Andreas201078 schrieb:


> um die scheiss 13 Euro geht es mir auch garnicht... allerdings habe ich ein riesen problem mit unzuverlässigen "sachen" siehe WAR... sollen sie ihre fresse aufreissen und sagen das ihre kack server es nicht packen, wenn mehr als 200+ leute in einem gebiet rumeiern... kann nicht sein das hier alles abkackt weil die irgendwelche hardware ausm  2. weltkrieg haben... echt erbärmlich und ja es reicht langsam!



Das einzig Erbärmliche ist die Art und Weise, in der du dich artikulierst. Wenn dem Host ein Backbone abraucht, oder ein großer Router rumzickt, dann nützen auch die besten Server nichts - ein Porsche fährt auch nur mit Benzin, wie ein Trabant ebenso.


----------



## Jadeblut (12. Dezember 2008)

Würd mich echt mal interessieren wie GOA eng mit "dem" verantwortlichen zusammen gearbeitet hat...

Stell mir grad vor wie die Telekomiker da an ihren Routern rumbasteln und nix hinbekommen... aber dann...
schickt GOA ihren Cisco experten in der glänzenden Rüstung hin der denen mal eben zeigt wie man so nen Router austauscht XD

Irgenwie echt lächerlich wenn der Patch die Leute zu etwas anregt (z.b. Burgen angreifen etc.) was die Server kein Stück verkraften...

ka wer hier wen verarscht, ob die Telekom da GOA verarscht oder GOA uns aber rofl... wie soll nen router es schaffen das wir uns anmelden und einloggen können, aber die welt nichtmehr betreten können? Da hab selbst ich genug Ausbildung um zu wissen das das Humbuk ist. Entweder routet das Ding oder net, ich glaub kaum das der nach dem einloggen urplötzlich dns oder ähnliches braucht.

Finds schon asi genug das die ihre mies programmierten wannabe Patches an nem Wochenende aufspielen. Können die das net Mittwochs machen so wie Blizz?
Interface und so haben die ja genug von WoW übernommen, warum nicht auch mal die sinvollen Sachen?

P.S. Ja, ich liebe Blizzard, Blizz hat halt mit WoW nen hohen Standard gesetzt an den GOA nichtmal annähernd ran kommt, da könnt ihr flamen wie ihr wollt, das macht Warhammer nicht wirklich besser.


----------



## Ascían (12. Dezember 2008)

Ok, ich glaub jetzt kann mal zu hier. Ist ja nicht zum Aushalten, was einige als "Fachwissen" verkaufen. Wenn du dich anmelden kannst, aber nicht einloggen, dann ist der Login-Server online, aber der Spielwelt-Server nicht. 

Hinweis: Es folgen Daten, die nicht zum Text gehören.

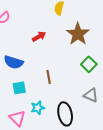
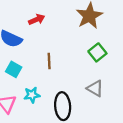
red arrow: (39, 37) -> (37, 19), moved
cyan square: (19, 88) -> (14, 69), turned 32

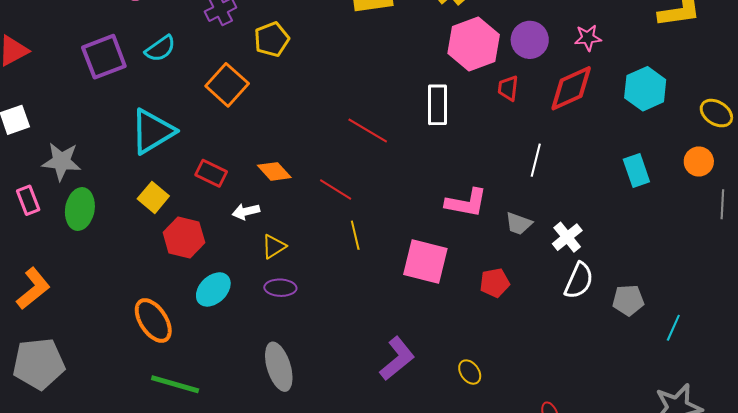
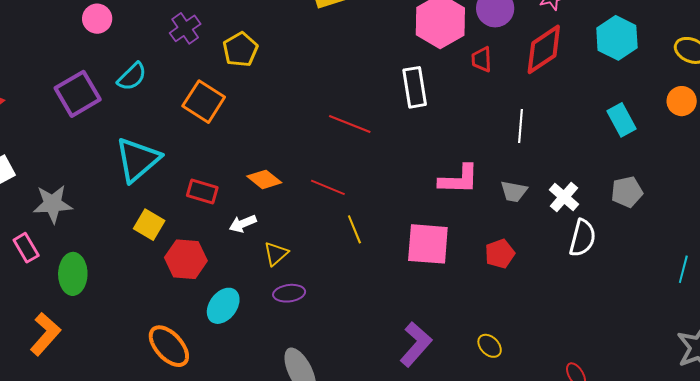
green ellipse: (80, 209) -> (73, 274), moved
gray pentagon: (628, 300) -> (627, 192), moved

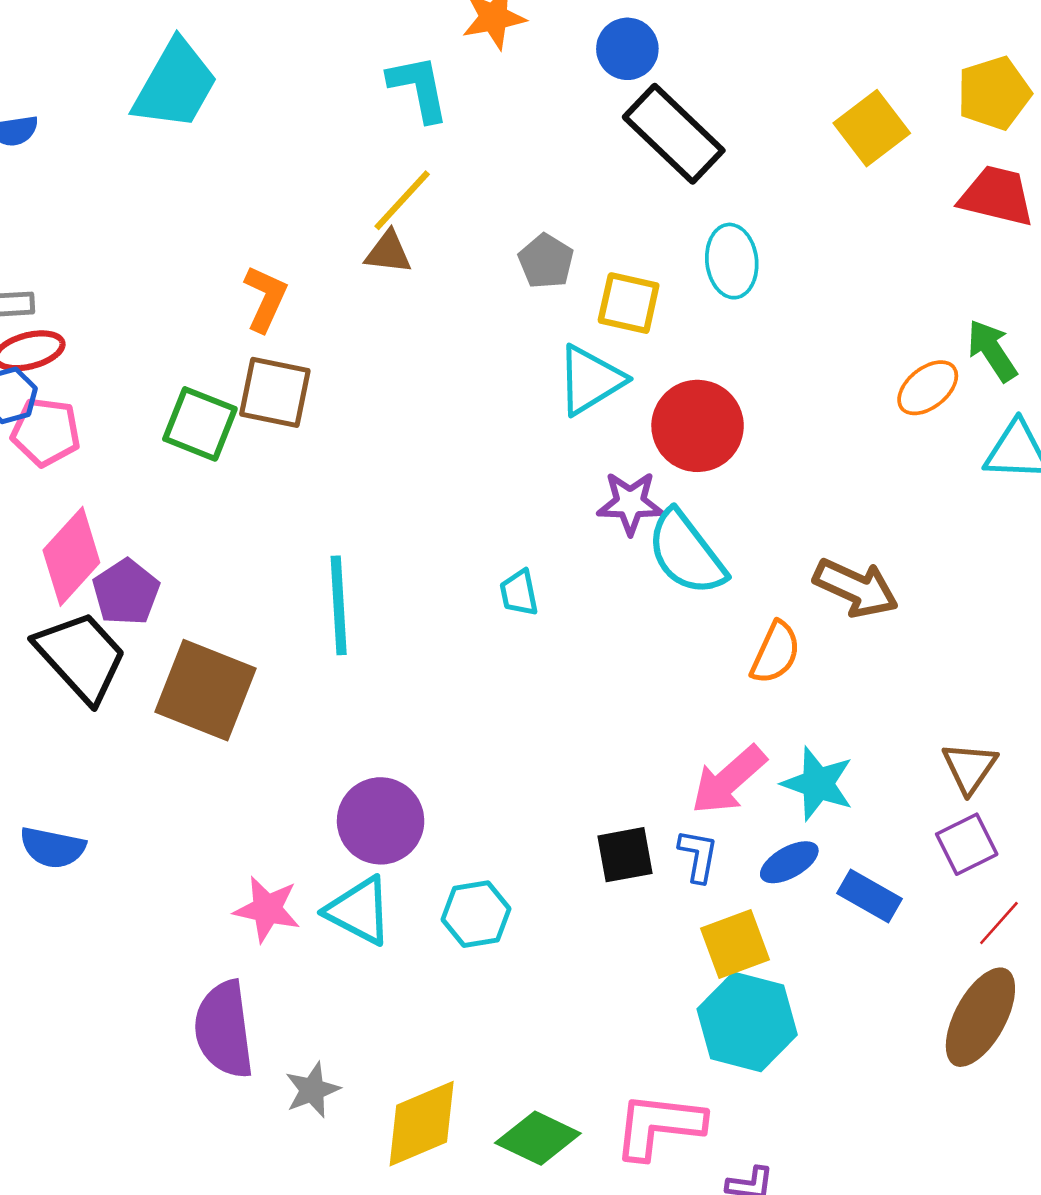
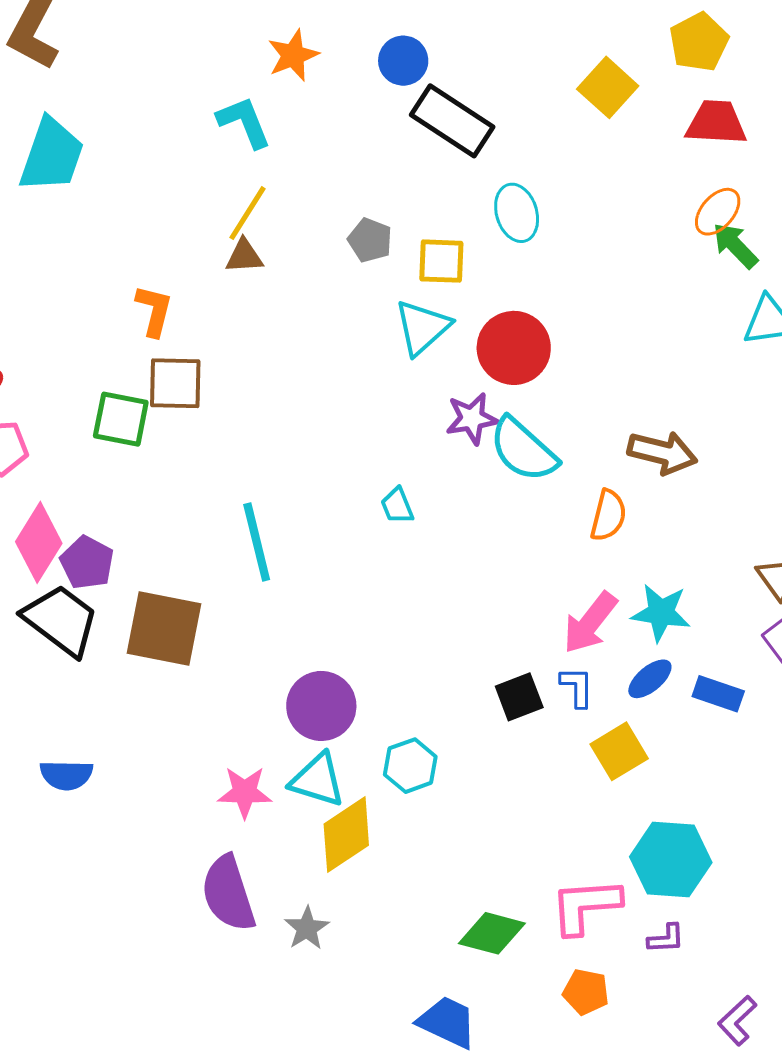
orange ellipse: (928, 388) -> (718, 212), moved
cyan hexagon: (747, 1022) -> (671, 860), moved
yellow diamond: (422, 1124) -> (346, 835), moved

Don Quijote hatte es besser.


----------



## Zafric (13. Dezember 2008)

So an alle Spezies hier wegen dem Geld. Ihr scheint ja alle die MegaBonzen zu sein. Ich würde mich über 13 Euro extra freuen, ja tatsächlich, ich würde mich sogar freuen, wenn ich mir sie einfach nur sparen könnte. Wenn 13 (26 Mark) für euch heutzutage kein Geld mehr ist, dann bitte ich darum, dass ihr mir erklärt, wie und wo ihr arbeitet, aber ich bin noch net so abgehoben, dass ich darauf einfach verzichten würde.
Und an den Spezi, der hier meint von wegen, dass ich net erwarten kann, jederzeit zu spielen, ausser an Patchzeiten, auf die ich mich einrichten könnte, von wegen Arbeitszeiten, der zeigt mir Listen von kommenden Downtimes . Sonst kann man sich nicht vorbereiten, und es ist auch nicht notwendig, wenn es angeblich für Casuals ist.


Wer das nicht kann, wird mir zwangsläufig zustimmen müsse, dass es nicht genau das ist, was man als Berufstätiger erwartet hat. (In Anbetracht zu heute Abend.)


----------



## Jadeblut (13. Dezember 2008)

Lol, raffst dus noch? lies mal den GOA post du Nase.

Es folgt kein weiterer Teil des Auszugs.